Herein lies the problem.

Everything In Moderation = Mediocrity

Bill's focus is on "Don't do ANYTHING to harm yourself". He is an over protective mommy.

That is a great philosophy if your objective is mediocrity. However, his training philosophy won't take you any further than mediocrity.

How far you go is dependent on pushing the limits.

Below Mediocre

In some areas, I am below mediocre. My current employer once had me putting fitness equipment together.

I told him that I wasn't good at putting things together.

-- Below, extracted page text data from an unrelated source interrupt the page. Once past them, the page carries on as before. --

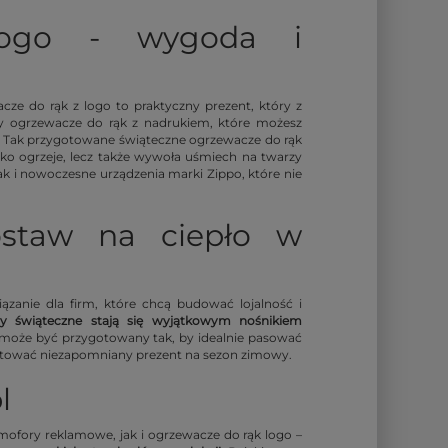
logo - wygoda i
ze do rąk z logo to praktyczny prezent, który z
y ogrzewacze do rąk z nadrukiem, które możesz
. Tak przygotowane świąteczne ogrzewacze do rąk
o ogrzeje, lecz także wywoła uśmiech na twarzy
k i nowoczesne urządzenia marki Zippo, które nie
ostaw na ciepło w
anie dla firm, które chcą budować lojalność i
ry świąteczne stają się wyjątkowym nośnikiem
 może być przygotowany tak, by idealnie pasować
otować niezapomniany prezent na sezon zimowy.
l
mofory reklamowe, jak i ogrzewacze do rąk logo –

He said, "You will get better at doing it."

I replied, "I chose NOT to get better at it."

Village Idiot

At the fitness equipment company I sell for, I am considered the Villiage Idiot when it comes to putting it together.

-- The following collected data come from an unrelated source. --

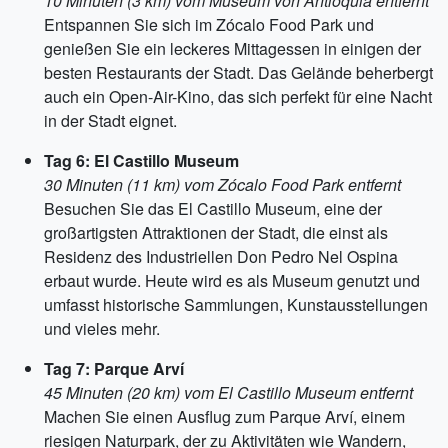
10 Minuten (3 km) vom Museum von Antioquia entfernt
Entspannen Sie sich im Zócalo Food Park und
genießen Sie ein leckeres Mittagessen in einigen der
besten Restaurants der Stadt. Das Gelände beherbergt
auch ein Open-Air-Kino, das sich perfekt für eine Nacht
in der Stadt eignet.
Tag 6: El Castillo Museum
30 Minuten (11 km) vom Zócalo Food Park entfernt
Besuchen Sie das El Castillo Museum, eine der
großartigsten Attraktionen der Stadt, die einst als
Residenz des Industriellen Don Pedro Nel Ospina
erbaut wurde. Heute wird es als Museum genutzt und
umfasst historische Sammlungen, Kunstausstellungen
und vieles mehr.
Tag 7: Parque Arví
45 Minuten (20 km) vom El Castillo Museum entfernt
Machen Sie einen Ausflug zum Parque Arví, einem
riesigen Naturpark, der zu Aktivitäten wie Wandern,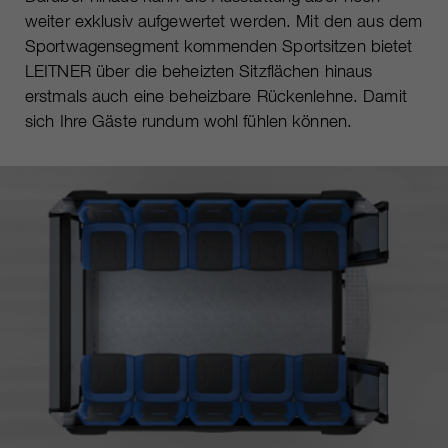
weiter exklusiv aufgewertet werden. Mit den aus dem
Sportwagensegment kommenden Sportsitzen bietet
LEITNER über die beheizten Sitzflächen hinaus
erstmals auch eine beheizbare Rückenlehne. Damit
sich Ihre Gäste rundum wohl fühlen können.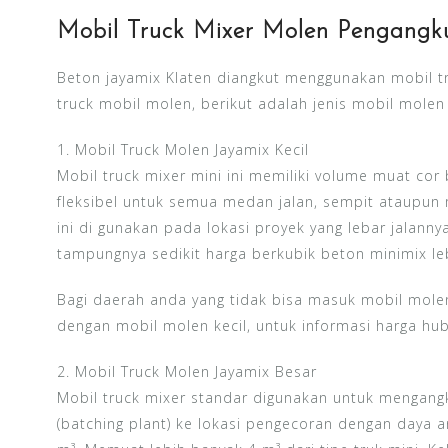
Mobil Truck Mixer Molen Pengangk
Beton jayamix Klaten diangkut menggunakan mobil tru
truck mobil molen, berikut adalah jenis mobil molen
1. Mobil Truck Molen Jayamix Kecil
Mobil truck mixer mini ini memiliki volume muat cor b
fleksibel untuk semua medan jalan, sempit ataupun
ini di gunakan pada lokasi proyek yang lebar jalanny
tampungnya sedikit harga berkubik beton minimix le
Bagi daerah anda yang tidak bisa masuk mobil mol
dengan mobil molen kecil, untuk informasi harga hu
2. Mobil Truck Molen Jayamix Besar
Mobil truck mixer standar digunakan untuk mengangk
(batching plant) ke lokasi pengecoran dengan daya an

I am only certified to use Duct Tape. God, I love Duct Tape, you can fix everything with it.

The bottom line is we all have choices.

Bill's choice is the "Don't do anything to hurt yourself".

Playing It Safe

No one ever got anywhere by playing it safe. To succeed at anything you have to push the limits.

That's A Bad Idea

One of the keys in pushing the limits is not to cross over the line or not too often. The problem with that is you don't know until it's too late.

With that said, my greatest area of expertise is in, "DON'T do this".

New Mexico Strength Clinic

I hosted this clinic Septemeber 15th. We had seven speakers.

Some of those addressed utilizing the correct form in lifting. I am technique proponent.

Casey Head-Olympic Lifting

Casey followed one of the speakers addressing preforming movement correctly.

Casey agreed and added on competition day, the ONLY thing that counts is getting the weight up.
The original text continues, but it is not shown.